Start of RAW DATA

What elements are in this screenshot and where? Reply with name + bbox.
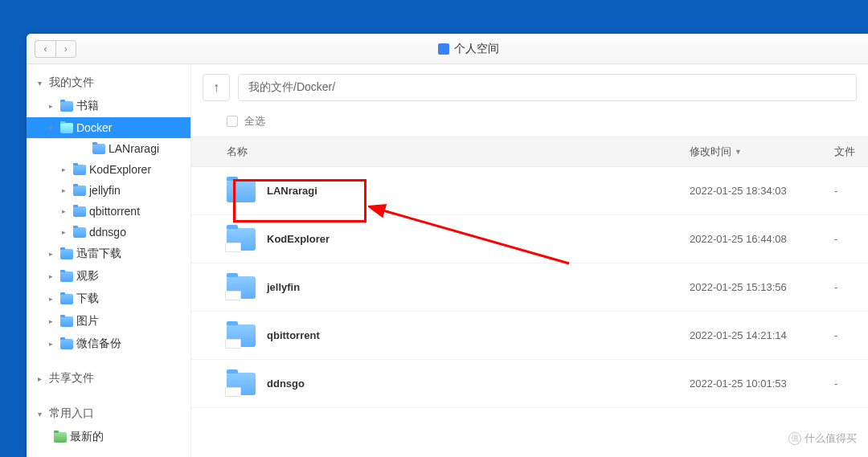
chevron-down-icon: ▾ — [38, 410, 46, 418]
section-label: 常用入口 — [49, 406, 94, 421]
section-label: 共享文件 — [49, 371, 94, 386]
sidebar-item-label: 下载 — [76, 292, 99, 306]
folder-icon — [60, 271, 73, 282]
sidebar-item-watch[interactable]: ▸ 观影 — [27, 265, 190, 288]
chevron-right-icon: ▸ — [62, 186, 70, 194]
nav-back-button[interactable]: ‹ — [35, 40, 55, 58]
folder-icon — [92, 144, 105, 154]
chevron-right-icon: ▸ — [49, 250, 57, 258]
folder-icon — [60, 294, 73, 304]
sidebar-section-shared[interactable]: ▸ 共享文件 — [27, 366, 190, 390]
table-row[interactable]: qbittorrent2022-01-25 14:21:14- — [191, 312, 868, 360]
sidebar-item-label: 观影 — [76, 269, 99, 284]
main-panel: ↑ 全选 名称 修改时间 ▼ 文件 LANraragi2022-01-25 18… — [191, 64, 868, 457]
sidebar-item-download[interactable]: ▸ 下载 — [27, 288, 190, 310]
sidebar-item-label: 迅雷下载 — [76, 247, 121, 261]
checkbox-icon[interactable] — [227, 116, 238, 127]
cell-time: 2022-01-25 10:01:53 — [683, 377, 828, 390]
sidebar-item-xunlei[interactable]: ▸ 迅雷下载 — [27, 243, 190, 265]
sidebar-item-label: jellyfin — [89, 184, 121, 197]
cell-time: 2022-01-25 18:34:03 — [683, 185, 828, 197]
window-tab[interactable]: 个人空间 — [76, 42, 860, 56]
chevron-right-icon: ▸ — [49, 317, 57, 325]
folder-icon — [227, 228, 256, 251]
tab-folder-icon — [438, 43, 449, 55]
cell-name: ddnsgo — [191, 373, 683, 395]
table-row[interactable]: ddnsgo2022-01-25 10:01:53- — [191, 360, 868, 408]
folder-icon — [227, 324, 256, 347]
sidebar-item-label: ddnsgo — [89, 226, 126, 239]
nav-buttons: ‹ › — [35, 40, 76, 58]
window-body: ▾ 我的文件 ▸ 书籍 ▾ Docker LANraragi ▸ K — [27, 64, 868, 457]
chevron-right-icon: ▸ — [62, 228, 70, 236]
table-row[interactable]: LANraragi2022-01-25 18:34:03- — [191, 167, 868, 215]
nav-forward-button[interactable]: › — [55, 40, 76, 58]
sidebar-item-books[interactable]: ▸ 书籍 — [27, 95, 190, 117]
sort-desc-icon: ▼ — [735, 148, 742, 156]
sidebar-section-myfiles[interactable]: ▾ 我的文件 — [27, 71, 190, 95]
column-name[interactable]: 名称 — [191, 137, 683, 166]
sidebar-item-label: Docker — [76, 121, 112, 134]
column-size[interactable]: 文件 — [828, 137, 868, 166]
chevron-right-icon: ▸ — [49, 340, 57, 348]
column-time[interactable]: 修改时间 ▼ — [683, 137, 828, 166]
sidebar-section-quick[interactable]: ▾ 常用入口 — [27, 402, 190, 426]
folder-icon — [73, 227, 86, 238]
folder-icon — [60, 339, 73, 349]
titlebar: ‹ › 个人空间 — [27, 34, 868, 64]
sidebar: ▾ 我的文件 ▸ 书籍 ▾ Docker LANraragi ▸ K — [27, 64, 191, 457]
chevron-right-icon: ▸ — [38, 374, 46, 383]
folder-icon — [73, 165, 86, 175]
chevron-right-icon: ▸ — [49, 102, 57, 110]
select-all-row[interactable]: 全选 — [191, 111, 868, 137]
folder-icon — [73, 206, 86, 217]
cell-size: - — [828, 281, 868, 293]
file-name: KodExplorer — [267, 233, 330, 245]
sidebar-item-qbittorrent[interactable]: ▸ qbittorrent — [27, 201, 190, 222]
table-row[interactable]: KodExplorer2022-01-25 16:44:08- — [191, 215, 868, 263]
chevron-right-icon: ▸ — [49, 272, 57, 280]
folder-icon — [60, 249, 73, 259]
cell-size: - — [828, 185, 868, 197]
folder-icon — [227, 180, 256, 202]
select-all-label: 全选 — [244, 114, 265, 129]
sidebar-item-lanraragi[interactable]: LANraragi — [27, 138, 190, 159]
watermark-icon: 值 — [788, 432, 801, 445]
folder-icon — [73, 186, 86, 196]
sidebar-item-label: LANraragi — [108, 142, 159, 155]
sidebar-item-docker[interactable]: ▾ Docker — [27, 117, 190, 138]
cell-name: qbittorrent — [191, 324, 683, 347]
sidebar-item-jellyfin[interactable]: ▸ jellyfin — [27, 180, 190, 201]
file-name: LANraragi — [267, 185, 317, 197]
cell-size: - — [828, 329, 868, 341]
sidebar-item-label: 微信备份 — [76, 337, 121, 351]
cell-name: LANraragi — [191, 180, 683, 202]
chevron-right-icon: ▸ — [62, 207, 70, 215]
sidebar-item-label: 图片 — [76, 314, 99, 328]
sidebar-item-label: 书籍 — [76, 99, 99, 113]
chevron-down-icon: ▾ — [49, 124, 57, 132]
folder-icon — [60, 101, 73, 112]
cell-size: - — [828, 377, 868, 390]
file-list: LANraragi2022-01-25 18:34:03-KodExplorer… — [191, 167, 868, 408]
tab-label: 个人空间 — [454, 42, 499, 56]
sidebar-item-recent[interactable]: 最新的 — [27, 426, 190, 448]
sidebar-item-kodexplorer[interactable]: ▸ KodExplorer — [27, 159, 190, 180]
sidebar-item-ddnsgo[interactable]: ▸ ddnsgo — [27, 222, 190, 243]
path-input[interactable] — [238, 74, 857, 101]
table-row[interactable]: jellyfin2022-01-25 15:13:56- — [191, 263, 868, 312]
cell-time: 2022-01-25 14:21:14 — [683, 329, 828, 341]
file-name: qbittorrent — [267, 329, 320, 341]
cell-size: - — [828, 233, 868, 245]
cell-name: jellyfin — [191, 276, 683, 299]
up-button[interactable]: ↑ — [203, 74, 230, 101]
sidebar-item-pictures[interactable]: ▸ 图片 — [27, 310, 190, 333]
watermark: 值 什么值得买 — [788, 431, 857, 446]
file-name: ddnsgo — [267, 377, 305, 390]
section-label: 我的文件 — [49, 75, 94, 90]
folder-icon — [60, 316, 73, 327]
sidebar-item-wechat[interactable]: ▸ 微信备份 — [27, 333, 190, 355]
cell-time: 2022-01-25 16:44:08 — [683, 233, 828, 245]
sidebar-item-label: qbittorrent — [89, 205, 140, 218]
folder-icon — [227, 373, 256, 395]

End of RAW DATA

TASK OBJECTIVE: Go through the entries and copy each line holding the string "共享文件".

PROBLEM SOLUTION:
section-label: 共享文件 — [49, 371, 94, 386]
sidebar-section-shared[interactable]: ▸ 共享文件 — [27, 366, 190, 390]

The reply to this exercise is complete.